NNPC Remains Sole Off-Taker of Petrol from Dangote Refinery Despite FG Directive

Oil Marketers Await Termination of NNPC-Dangote Agreement for Direct Purchases

NNPC Remains Sole Off-Taker of Petrol from Dangote Refinery Despite FG Directive

The Nigerian National Petroleum Company Limited (NNPC) continues to be the sole off-taker of Premium Motor Spirit (PMS), commonly known as petrol, from the Dangote Petroleum Refinery, despite the recent Federal Government directive allowing other oil marketers to purchase petrol directly from the refinery.

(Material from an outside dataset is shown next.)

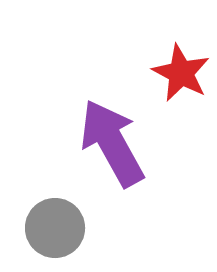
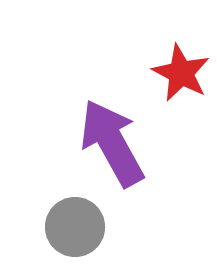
gray circle: moved 20 px right, 1 px up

Oil marketers disclosed on Wednesday that NNPC would maintain its role as the exclusive off-taker until the current agreement between the state-owned oil company and the Dangote Refinery regarding the lifting of PMS is concluded. However, neither the marketers nor officials from NNPC and Dangote provided clarity on when the agreement is expected to end.

On October 11, 2024, the Federal Government, through a statement by the Ministry of Finance, announced that oil marketers were now permitted to negotiate directly with local refineries, including Dangote Refinery, to buy petrol. The aim was to promote competition and improve market efficiency by removing NNPC’s intermediary role.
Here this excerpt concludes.